====== Excerpted records ======
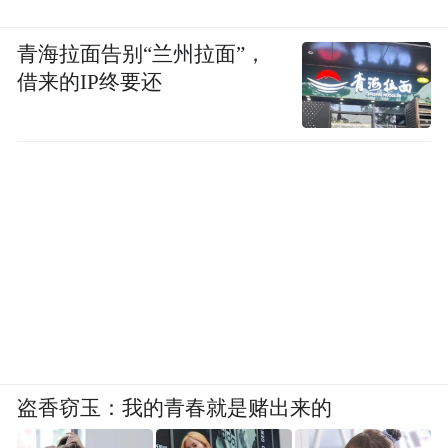
青海拉面告别“兰州拉面”，
借来的IP终要还
盗香窃玉：我的青春就是赌出来的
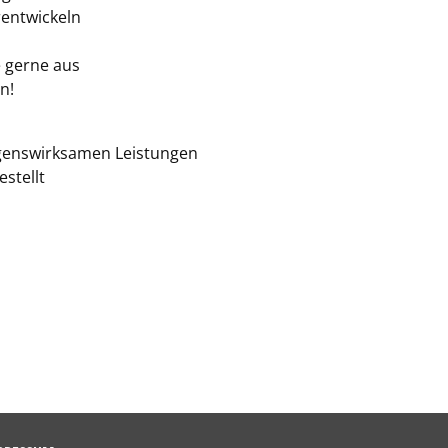
rentwickeln
e gerne aus
n!
ögenswirksamen Leistungen
stellt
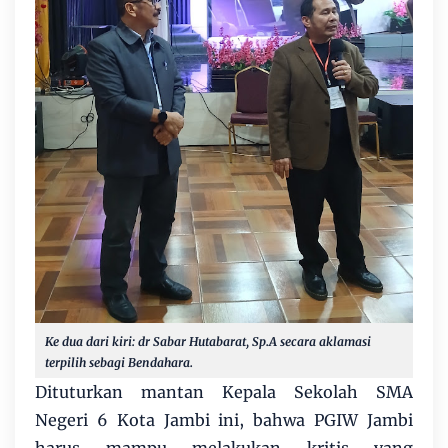
Ke dua dari kiri: dr Sabar Hutabarat, Sp.A secara aklamasi
terpilih sebagi Bendahara.
Dituturkan mantan Kepala Sekolah SMA
Negeri 6 Kota Jambi ini, bahwa PGIW Jambi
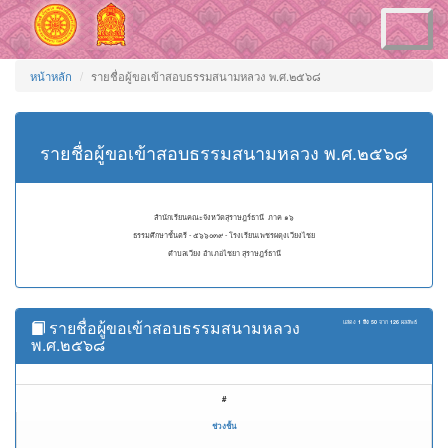
Toggle
navigation
หน้าหลัก
รายชื่อผู้ขอเข้าสอบธรรมสนามหลวง พ.ศ.๒๕๖๘
รายชื่อผู้ขอเข้าสอบธรรมสนามหลวง พ.ศ.๒๕๖๘
สำนักเรียนคณะจังหวัดสุราษฎร์ธานี ภาค ๑๖
ธรรมศึกษาชั้นตรี - ๕๖๖๐๓๙ - โรงเรียนเพชรผดุงเวียงไชย
ตำบลเวียง อำเภอไชยา สุราษฎร์ธานี
รายชื่อผู้ขอเข้าสอบธรรมสนามหลวง
แสดง
1 ถึง 50
จาก
126
ผลลัพธ์
พ.ศ.๒๕๖๘
#
ช่วงชั้น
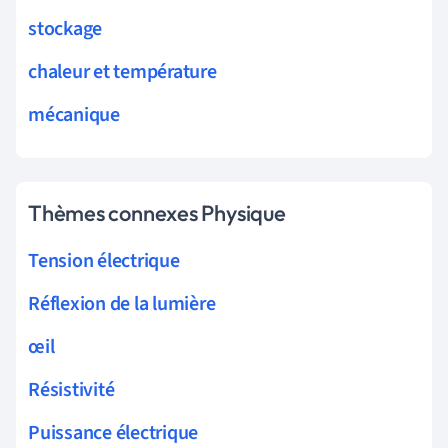
stockage
chaleur et température
mécanique
Thèmes connexes Physique
Tension électrique
Réflexion de la lumière
œil
Résistivité
Puissance électrique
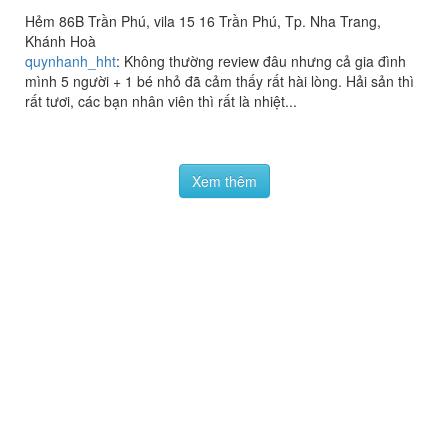
Hẻm 86B Trần Phú, vila 15 16 Trần Phú, Tp. Nha Trang,
Khánh Hoà
quynhanh_hht
:
Không thường review đâu nhưng cả gia đình
mình 5 người + 1 bé nhỏ đã cảm thấy rất hài lòng. Hải sản thì
rất tươi, các bạn nhân viên thì rất là nhiệt...
Xem thêm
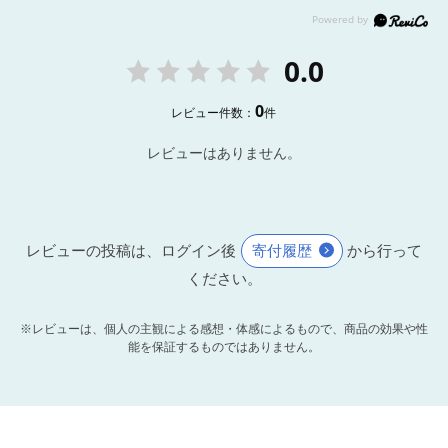
0.0
0
レビュー件数：
件
レビューはありません。
レビューの投稿は、ログイン後
寄付履歴
から行って
ください。
※レビューは、個人の主観による感想・体感によるもので、商品の効果や性
能を保証するものではありません。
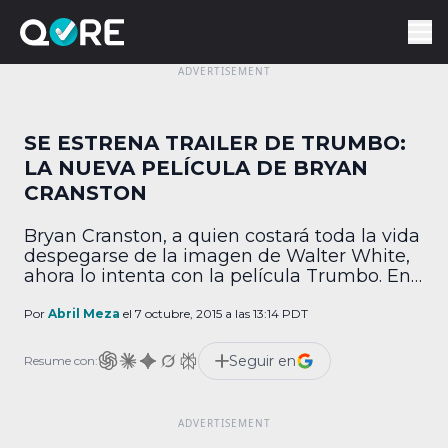
SE ESTRENA TRAILER DE TRUMBO:
LA NUEVA PELÍCULA DE BRYAN
CRANSTON
Bryan Cranston, a quien costará toda la vida
despegarse de la imagen de Walter White,
ahora lo intenta con la película Trumbo. En
el nuevo trailer, vemos más de Cranston
personificando a Dalton Trumbo, un escritor
Por
Abril Meza
el 7 octubre, 2015 a las 13:14 PDT
cinematográfico de Hollywood que fue
encarcelado, exiliado y a quien las
Seguir en
Resume con:
autoridades estadounidenses le prohibieron
trabajar. Entre 1940 y […]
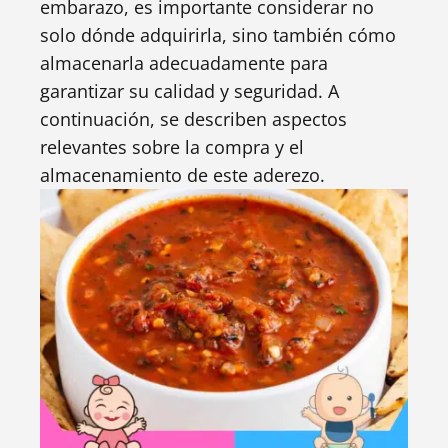
embarazo, es importante considerar no
solo dónde adquirirla, sino también cómo
almacenarla adecuadamente para
garantizar su calidad y seguridad. A
continuación, se describen aspectos
relevantes sobre la compra y el
almacenamiento de este aderezo.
======
**Exercise objective**
Copy the whole of the material above exactly, but not its images.

**Your solution**
青海拉面告别“兰州拉面”，
借来的IP终要还
盗香窃玉：我的青春就是赌出来的
rentwickeln
e gerne aus
n!
ögenswirksamen Leistungen
stellt
Ke dua dari kiri: dr Sabar Hutabarat, Sp.A secara aklamasi
terpilih sebagi Bendahara.
Dituturkan mantan Kepala Sekolah SMA
Negeri 6 Kota Jambi ini, bahwa PGIW Jambi
Toggle
navigation
หน้าหลัก
รายชื่อผู้ขอเข้าสอบธรรมสนามหลวง พ.ศ.๒๕๖๘
รายชื่อผู้ขอเข้าสอบธรรมสนามหลวง พ.ศ.๒๕๖๘
สำนักเรียนคณะจังหวัดสุราษฎร์ธานี ภาค ๑๖
ธรรมศึกษาชั้นตรี - ๕๖๖๐๓๙ - โรงเรียนเพชรผดุงเวียงไชย
ตำบลเวียง อำเภอไชยา สุราษฎร์ธานี
รายชื่อผู้ขอเข้าสอบธรรมสนามหลวง
แสดง
1 ถึง 50
จาก
126
ผลลัพธ์
พ.ศ.๒๕๖๘
#
ช่วงชั้น
stockage
chaleur et température
mécanique
Thèmes connexes Physique
Tension électrique
Réflexion de la lumière
œil
Résistivité
Puissance électrique
Hẻm 86B Trần Phú, vila 15 16 Trần Phú, Tp. Nha Trang,
Khánh Hoà
quynhanh_hht
:
Không thường review đâu nhưng cả gia đình
mình 5 người + 1 bé nhỏ đã cảm thấy rất hài lòng. Hải sản thì
rất tươi, các bạn nhân viên thì rất là nhiệt...
Xem thêm
0.0
0
レビュー件数：
件
レビューはありません。
レビューの投稿は、ログイン後
寄付履歴
から行って
ください。
※レビューは、個人の主観による感想・体感によるもので、商品の効果や性
能を保証するものではありません。
SE ESTRENA TRAILER DE TRUMBO:
LA NUEVA PELÍCULA DE BRYAN
CRANSTON
Bryan Cranston, a quien costará toda la vida
despegarse de la imagen de Walter White,
ahora lo intenta con la película Trumbo. En
el nuevo trailer, vemos más de Cranston
personificando a Dalton Trumbo, un escritor
Por
Abril Meza
el 7 octubre, 2015 a las 13:14 PDT
cinematográfico de Hollywood que fue
encarcelado, exiliado y a quien las
Seguir en
Resume con:
autoridades estadounidenses le prohibieron
trabajar. Entre 1940 y […]
embarazo, es importante considerar no
solo dónde adquirirla, sino también cómo
almacenarla adecuadamente para
garantizar su calidad y seguridad. A
continuación, se describen aspectos
relevantes sobre la compra y el
almacenamiento de este aderezo.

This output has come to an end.